I'm probably tempting fate here.  Calling this post 'volume one' assumes there will be subsequent volumes.  That this post is the first in a series.  I so hope there won't be siblings, but I'm clued up enough to know that toilet training isn't done in a day. 

Why I can't keep my (potty) mouth shut
Yes, friends, this is another story about the brown stuff.  If you're a mom, no doubt you have your own stories from the training days which you gleefully regale at dinner parties, your own battle scars which you wear with pride.  Still, you love nothing more than reminiscing, sharing secrets and triumphs, and you never tire of a good brown tale.  I'm not sure why that is the case.  But it is.  Perhaps, after surviving your child's first year of life and all its wild range of movements -- from the tarry early days, to the tawny, to the just plain alien, conquering your child's many blowouts is a rite of passage.  (I don't want to scare you with numbers, but let's say around 730, give or take, in that first year.) 

Hall of horrors
Mr Green and I have an all time Top Ten which we are continually updating and revising.  So it's telling that in the past 22 months, two of my Top Tens happened almost back to back as I embarked on training LGO recently.  Let me backtrack just a little here before I get to the goods.  After all, every writer worth their mustard (sorry, not the picture you need right now) knows how to build in a measure of suspense.  The whole potty thing might as well be SWAT training as far as I'm concerned.  Just considering it fills me with the same ball bearing-in-the-pit-of-your-stomach sensation.  Just considering it was enough to put me off considering it for weeks.  I mean, once you start there's no turning back, is there?  Kind of like when I tear open a bag of Cadbury's mini eggs...  I know you know what I mean.

The king assumes his throne
So, anyway, I dusted off the potty I bought weeks before and had hidden behind the couch so I wouldn't have to consider considering training.  Well, my mom suspected LGO might be Ready, and so I stared my fear square in the face.  Needless to say, it wasn't pretty.  My son was happy enough to sit his cheeks down and read some stories.  He is a male, after all.  At first nothing much happened.  Then he stood up to fetch a different book, and as he squatted, you guessed it:  on the hardwood floor.  I quickly returned him to the pot, and he promptly finished his business there.  Mr Green and I chanted and cheered and created a great big hullabaloo about the accomplishment.  LGO didn't look overly bothered either way.  And in that not overly bothered expression I glimpsed his teenage self. 

In the next 24 hours...
I saw his expression darken again in the telltale way.  Again, I reacted like Jack Bauer.  Another success story!  Maybe, just maybe, my son really is ready, I thought.  Practically delirious at the prospect of No More Dirty Diapers, I called him over to witness his triumph for himself.  (I've read that for some kids it helps to see the No.
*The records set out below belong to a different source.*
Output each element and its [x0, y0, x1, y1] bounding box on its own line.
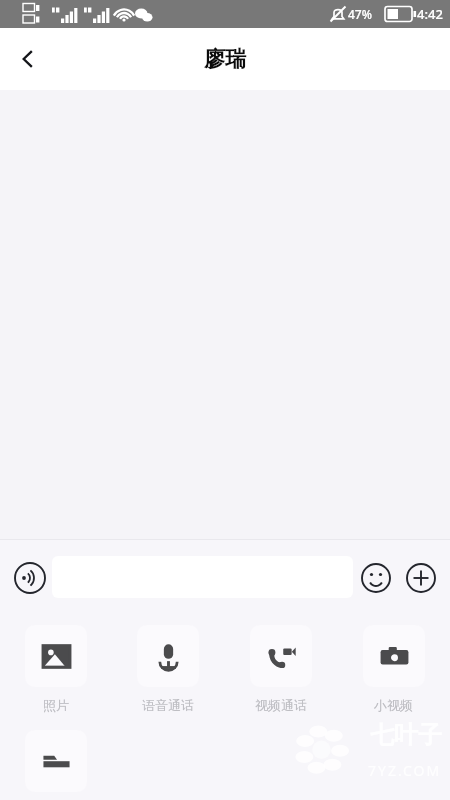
staticText: 视频通话 — [255, 697, 307, 713]
staticText: 47% — [348, 6, 372, 22]
staticText: 小视频 — [374, 697, 413, 713]
staticText: 4:42 — [417, 5, 443, 23]
staticText: 七叶子 — [370, 720, 442, 750]
button[interactable]: 照片 — [0, 625, 112, 713]
button[interactable]: 语音通话 — [112, 625, 224, 713]
button[interactable]: 小视频 — [337, 625, 450, 713]
staticText: 廖瑞 — [204, 46, 246, 72]
button[interactable]: Voice input — [7, 555, 52, 600]
button[interactable]: Emoji — [353, 555, 398, 600]
button[interactable]: More options — [398, 555, 443, 600]
button[interactable]: Back — [4, 35, 52, 83]
button[interactable]: 视频通话 — [224, 625, 337, 713]
staticText: 语音通话 — [142, 697, 194, 713]
button[interactable]: File — [0, 730, 112, 792]
staticText: 照片 — [43, 697, 69, 713]
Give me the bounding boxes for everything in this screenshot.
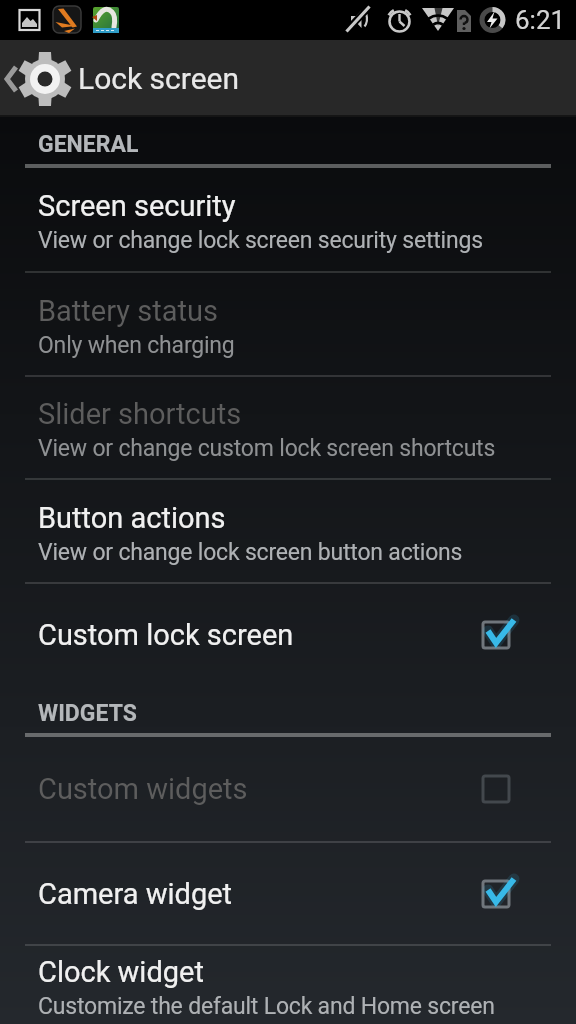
staticText: View or change lock screen security sett… xyxy=(38,227,483,254)
staticText: Clock widget xyxy=(38,955,204,989)
button[interactable]: Clock widget xyxy=(0,946,576,1024)
staticText: Slider shortcuts xyxy=(38,397,242,431)
staticText: Custom widgets xyxy=(38,772,248,806)
button[interactable] xyxy=(0,40,78,117)
button[interactable]: Button actions xyxy=(0,480,576,582)
staticText: View or change lock screen button action… xyxy=(38,539,463,566)
staticText: View or change custom lock screen shortc… xyxy=(38,435,496,462)
staticText: Custom lock screen xyxy=(38,618,294,652)
staticText: Only when charging xyxy=(38,332,235,359)
staticText: 6:21 xyxy=(515,5,566,35)
staticText: Camera widget xyxy=(38,877,233,911)
button[interactable]: Custom lock screen xyxy=(0,584,576,686)
button[interactable]: Battery status xyxy=(0,273,576,375)
button[interactable]: Custom widgets xyxy=(0,737,576,841)
button[interactable]: Slider shortcuts xyxy=(0,377,576,478)
staticText: Lock screen xyxy=(78,61,240,96)
staticText: WIDGETS xyxy=(38,700,137,727)
staticText: Button actions xyxy=(38,501,226,535)
staticText: Customize the default Lock and Home scre… xyxy=(38,993,495,1020)
staticText: GENERAL xyxy=(38,131,139,158)
button[interactable]: Screen security xyxy=(0,168,576,271)
staticText: Screen security xyxy=(38,189,236,223)
button[interactable]: Camera widget xyxy=(0,843,576,944)
staticText: Battery status xyxy=(38,294,218,328)
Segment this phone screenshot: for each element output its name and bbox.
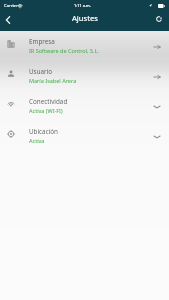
staticText: Activa (WI-FI) [29,107,63,114]
button[interactable]: Conectividad [0,92,169,122]
staticText: Activa [29,137,45,144]
staticText: Carrier [4,3,18,9]
staticText: Empresa [29,37,55,46]
button[interactable]: Ubicación [0,122,169,152]
staticText: Ubicación [29,127,59,136]
button[interactable]: Refresh [149,11,169,31]
button[interactable]: Usuario [0,62,169,92]
staticText: Conectividad [29,97,68,106]
staticText: 1:11 a.m. [74,3,91,8]
button[interactable]: Back [0,11,20,31]
staticText: María Isabel Arera [29,77,77,84]
staticText: Ajustes [72,13,98,23]
staticText: Usuario [29,67,53,76]
button[interactable]: Empresa [0,32,169,62]
staticText: IR Software de Control, S.L. [29,47,99,54]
Two in order to understand what it is and where it goes.)  Anyway, my LGO, a little too enthused at this point, plunged his hand in the potty and gave his Mr Hanky a big affectionate squeeze.  Gasping.  Frantically reaching for the wipes.  It was all I could do to keep his clean hand from touching the Hanky hand, and the Hanky hand from touching, well, anything else -- including my hair, his hair, my mouth, his mouth...  I just managed to avoid cussing, but only because I was too busy hyperventilating.

A messy lesson, indeed
But then, aren't most of life's lessons messy?  I long for the days when I can safely regain a measure of propriety and privacy in my own home.  In the meantime I hope you've enjoyed the first instalment.  Myself, I sincerely pray there won't be a sequel.